There was Lenny Harris' foul ball just to the left of the foul pole in left field in the second inning of Game Two. Had he homered there, the Mets would have tied the game 2-2. In the ninth, Zeile's deep fly out to--you guessed it--left field was caught by Clay Bellinger at the top of the wall. Had Zeile homered there, the Mets would have closed the gap to 6-4 with none out.

"With a little good fortune, it could have been a different series," Piazza says. "Obviously, it's not. So that's the most frustrating thing of all."

"We should have won the first game, to be honest about it," Wendell says. "We could have won last night too, but we didn't. We can't dwell on any of that stuff...you can't change any of that stuff." The only stuff the Mets can control begins tonight in Game Three. Hernandez is one of the greatest postseason pitchers ever (he's won all eight of his decisions and the Yankees are 10-0 in his starts) but the Mets have been renowned this postseason for jumping on the opposing pitcher quickly during home games. The Mets scored a total of 10 first inning runs in their first five games at Shea: Two runs in Game Four of the NLDS, one run in Game Three of the NLCS, four runs in Game Four of the NLCS and three runs in Game Five of the NLCS.

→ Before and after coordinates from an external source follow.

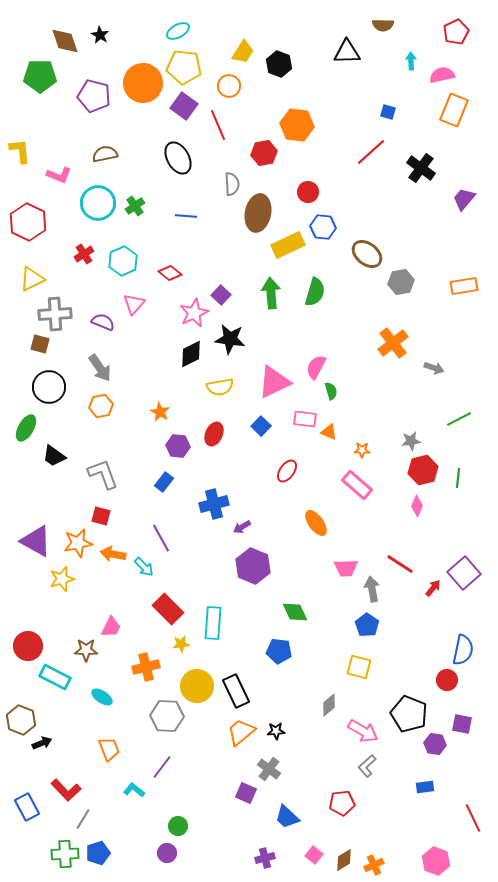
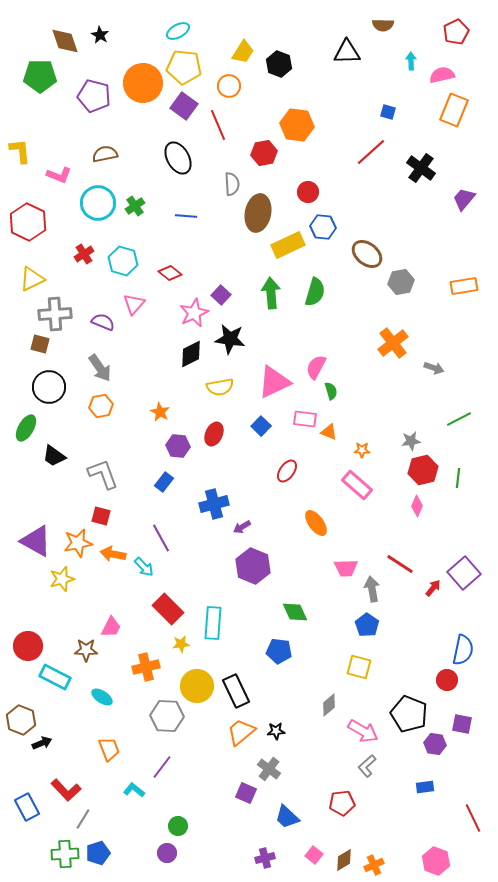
cyan hexagon at (123, 261): rotated 20 degrees counterclockwise
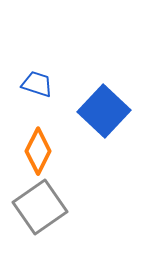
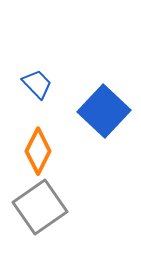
blue trapezoid: rotated 28 degrees clockwise
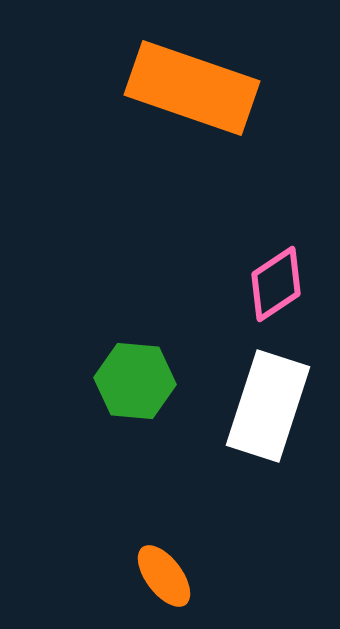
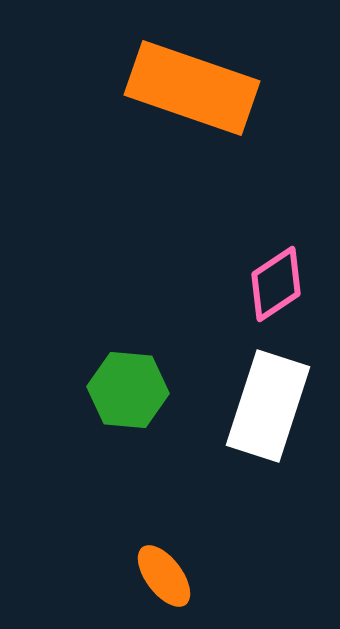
green hexagon: moved 7 px left, 9 px down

And don't forget this unique factoid: In three previous World Series Game Threes, the Mets have hit three leadoff homers. Timo Perez, this means you.

As for the Mets' starting pitcher, Rick Reed isn't exactly chopped liver. He's playoff-tested and had perhaps the best start of his life in Game Three of last year's NLCS, when Reed threw 55 of his first 70 pitches for strikes and allowed just one hit in the first seven innings.

"I've said it before: Reeder, in my eyes, is definitely a big-game pitcher," Wendell says. "He's the guy that you want in the foxhole if you're in a battle. He's the guy I'd want next to me."

And let's not forget this: Numerous Mets attended last night's game between the Jets and the Dolphins in which the Jets trailed by 23 points in the fourth quarter but pulled off the biggest comeback in team history to beat Miami in overtime, 40-37. ABC's Al Michaels compared the Jets to the Miracle Mets, and a dramatic comeback by the Mets in this World Series wouldn't be the first time the fates of the former co-tenants at Shea were intertwined. Remember, the Mets' miracle championship in 1969 occurred nine months after the Jets' miracle Super Bowl win.

The Mets might be down 2-0 in this World Series, but they aren't out. Games Six and Seven are scheduled for Saturday and Sunday at Yankee Stadium, and the Mets aren't planning to be anywhere else.